Varg – Götterdämmerung (EP)

Il n’aura pas fallu longtemps aux allemands de VARG pour revenir nous voir après un Das Ende Aller Lügen très réussi l’année dernière. Ce disque a connu un joli succès outre-Rhin avec un top 20 dans les charts allemands. Vous imaginez cela possible en France ? Le marché teuton a de quoi laisser rêveur dans l’hexagone.
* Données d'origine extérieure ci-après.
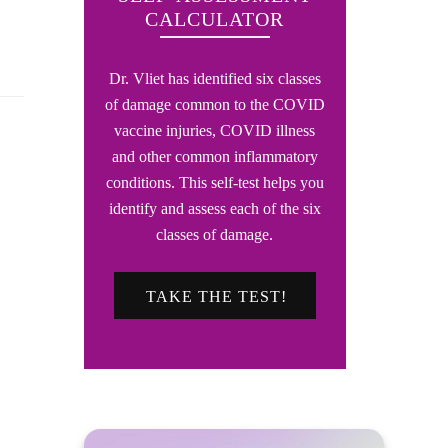
CALCULATOR
Dr. Vliet has identified six classes
of damage common to the COVID
vaccine injuries, COVID illness
and other common inflammatory
conditions. This self-test helps you
identify and assess each of the six
classes of damage.
TAKE THE TEST!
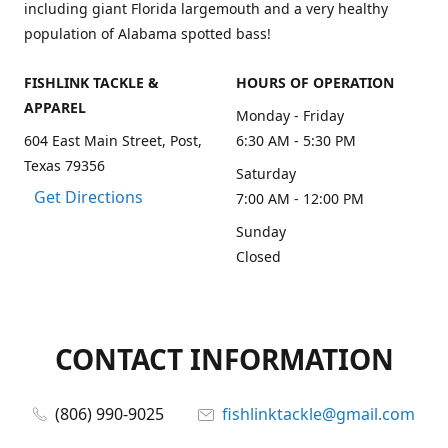
including giant Florida largemouth and a very healthy
population of Alabama spotted bass!
FISHLINK TACKLE &
HOURS OF OPERATION
APPAREL
Monday - Friday
604 East Main Street, Post,
6:30 AM - 5:30 PM
Texas 79356
Saturday
Get Directions
7:00 AM - 12:00 PM
Sunday
Closed
CONTACT INFORMATION
(806) 990-9025
fishlinktackle@gmail.com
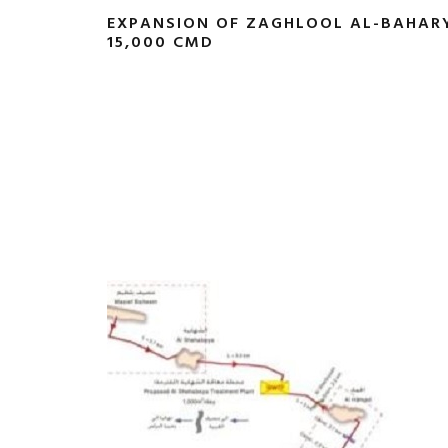
EXPANSION OF ZAGHLOOL AL-BAHAR
15,000 CMD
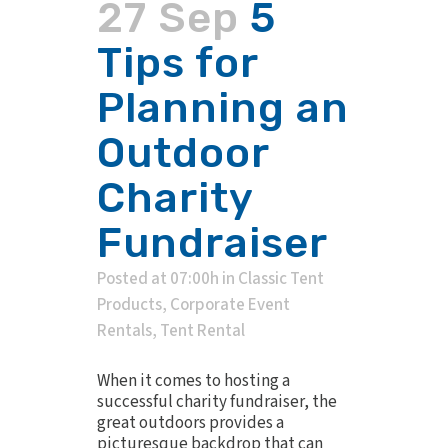
27 Sep
5
Tips for
Planning an
Outdoor
Charity
Fundraiser
Posted at 07:00h
in
Classic Tent
Products
,
Corporate Event
Rentals
,
Tent Rental
When it comes to hosting a
successful charity fundraiser, the
great outdoors provides a
picturesque backdrop that can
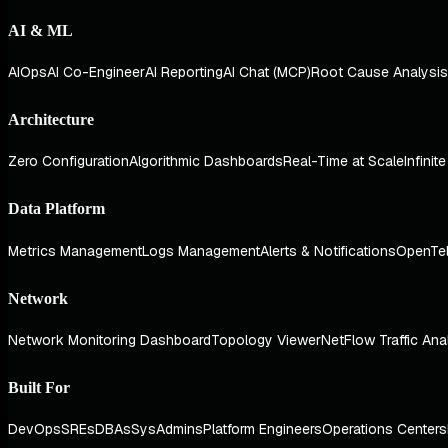
AI & ML
AIOps
AI Co-Engineer
AI Reporting
AI Chat (MCP)
Root Cause Analysis
Architecture
Zero Configuration
Algorithmic Dashboards
Real-Time at Scale
Infinit
Data Platform
Metrics Management
Logs Management
Alerts & Notifications
OpenTe
Network
Network Monitoring Dashboard
Topology Viewer
NetFlow Traffic Ana
Built For
DevOps
SREs
DBAs
SysAdmins
Platform Engineers
Operations Centers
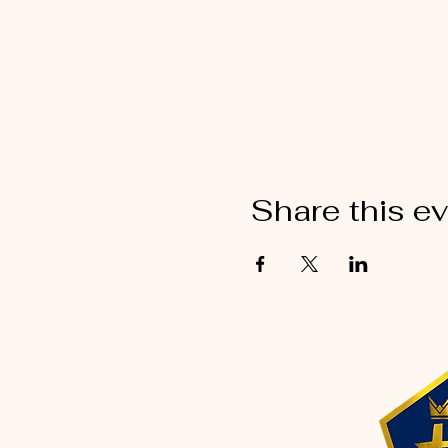
Share this e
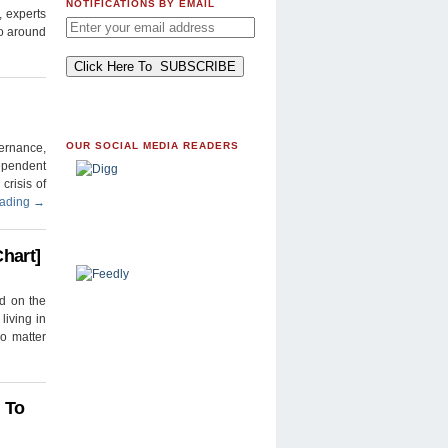
NOTIFICATIONS BY EMAIL
, experts
to around
OUR SOCIAL MEDIA READERS
ernance,
ependent
crisis of
eading
→
hart]
ed on the
living in
no matter
 To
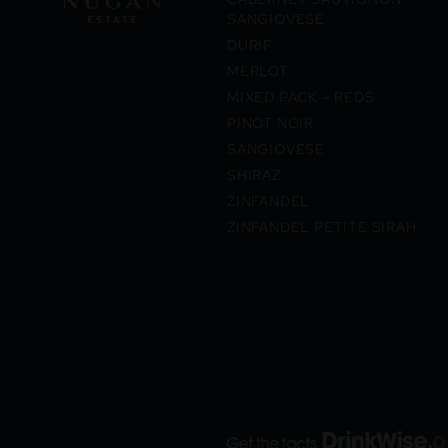
SANGIOVESE
DURIF
MERLOT
MIXED PACK – REDS
PINOT NOIR
SANGIOVESE
SHIRAZ
ZINFANDEL
ZINFANDEL PETITE SIRAH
Et nos amis ne reviennent pas les mains vides avec un nouvel EP sous le bras, Götterdämmerung, consistant en quatre nouvelles compositions.

Le succès semble avoir dopé la créativité de VARG et ils en remettent une couche avec quatre compositions particulièrement tranchantes, le Pagan Metal du quintet fait ici des merveilles. Le propos n’a pas été adouci d’un iota, les riffs et les rythmiques ne font pas dans le délicat et Freki ne fait pas le timide derrière son micro, hurlant encore et encore avec un talent imparable. Chacun de ces titres dure entre trois et quatre minutes et ne laisse aucune accalmie à l’auditeur. Pendant seize minutes, les déflagrations ne font que s’intensifier et Götterdämmerung se termine par un « Knochenpfad » aussi lourd qu’agressif. VARG impressionne par sa capacité à toujours intégrer dans ce déchaînement de violence de solides lignes mélodiques et des refrains qui donnent envie de chanter. Ils savent faire preuve d’une belle subtilité au sein même de la tempête.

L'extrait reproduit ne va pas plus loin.